L’identification par radiofréquence (RFID) fait aujourd’hui couler beaucoup d’encre... et de salive. Cette technologie qui permet d’identifier à distance des objets sans contact physique ni visuel est relativement simple à mettre en oeuvre. Elle nécessite des transpondeurs [1], appelés tags, qui sont apposés sur les objets à identifier ; des lecteurs qui permettent d’interroger ces tags par radiofréquence ; et un système de traitement de données, qui peut être centralisé ou distribué dans chaque lecteur. On l’utilise pour la traçabilité dans les chaînes logistiques, pour remplacer les codes-barres dans les bibliothèques, pour le marquage du linge dans les blanchisseries, pour le tatouage des animaux domestiques et du bétail, pour les abonnements aux transports publics, pour les clefs de démarrage des voitures, pour les badges de contrôle d’accès, pour les passeports électroniques, etc. Les EPFLiens eux-mêmes possèdent généralement plusieurs tags - souvent sans le savoir, par exemple la Carte Camipro, la carte Europlex, un forfait de ski, une clef de voiture, etc.

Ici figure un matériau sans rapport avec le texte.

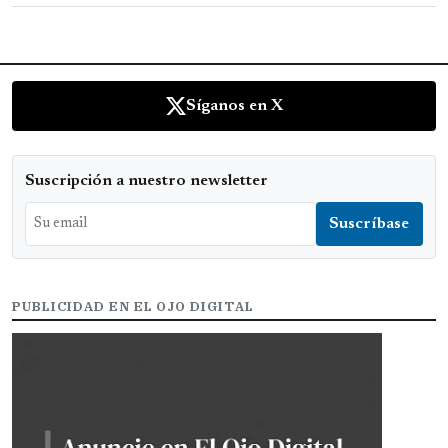
Síganos en X
Suscripción a nuestro newsletter
PUBLICIDAD EN EL OJO DIGITAL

Déjà existante durant la Seconde Guerre mondiale, cette technologie est loin d’être nouvelle, mais la RFID que l’on connaît aujourd’hui n’a plus grand-chose à voir avec son ancêtre, car les progrès réalisés en électronique ont radicalement changé la donne : dans les cas extrêmes, le prix d’un tag peut atteindre une quinzaine de centimes d’euros et sa taille est parfois inférieure à un grain de riz. Il existe en fait un large éventail de tags. Ceux-ci peuvent se caractériser par leur prix, leur taille, leur capacité de calcul ou de stockage, leur distance de communication, ou tout autre critère plus ou moins corrélé aux précédents. Il n’y a cependant pas beaucoup de points communs entre un tag à 15 centimes d’euros (qui ne contient qu’une simple mémoire d’une centaine de bits) et un tag à plusieurs euros (qui peut éventuellement posséder sa propre source d’énergie, contenir plusieurs kilobits de mémoire réinscriptible et effectuer des calculs cryptographiques). L’engouement que connaît la RFID depuis quelques années concerne les tags passifs c’est-à-dire ceux qui ne possèdent pas de batterie et qui doivent donc tirer leur énergie du champ électromagnétique du lecteur pour communiquer et éventuellement effectuer des calculs. Ces tags ont une distance de communication relativement faible : quelques décimètres en haute fréquence et jusqu’à quelques mètres en ultra haute fréquence.
Du point de vue de la sécurité, il est important de distinguer la RFID dont l’objectif est uniquement d’apporter des fonctionnalités nouvelles à un système ou d’améliorer les fonctionnalités existantes (marquage du linge dans une blanchisserie, tatouage du bétail, etc.) de la RFID dont l’objectif est d’apporter de la sécurité (badge d’accès à un immeuble, clef de démarrage d’une voiture, abonnement aux transports publics, etc.) [2,7]. Dans le premier cas, le but de la RFID est d’obtenir l’identité de l’objet interrogé, mais aucune preuve de cette identité n’est requise : c’est de l’identification. Dans le second cas, il est important qu’une preuve de l’identité soit fournie : c’est de l’authentification. Par abus de langage, on parle de RFID pour désigner aussi bien l’identification que l’authentification.
On se concentrera principalement dans la suite sur l’authentification, en particulier sur le contrôle d’accès physique.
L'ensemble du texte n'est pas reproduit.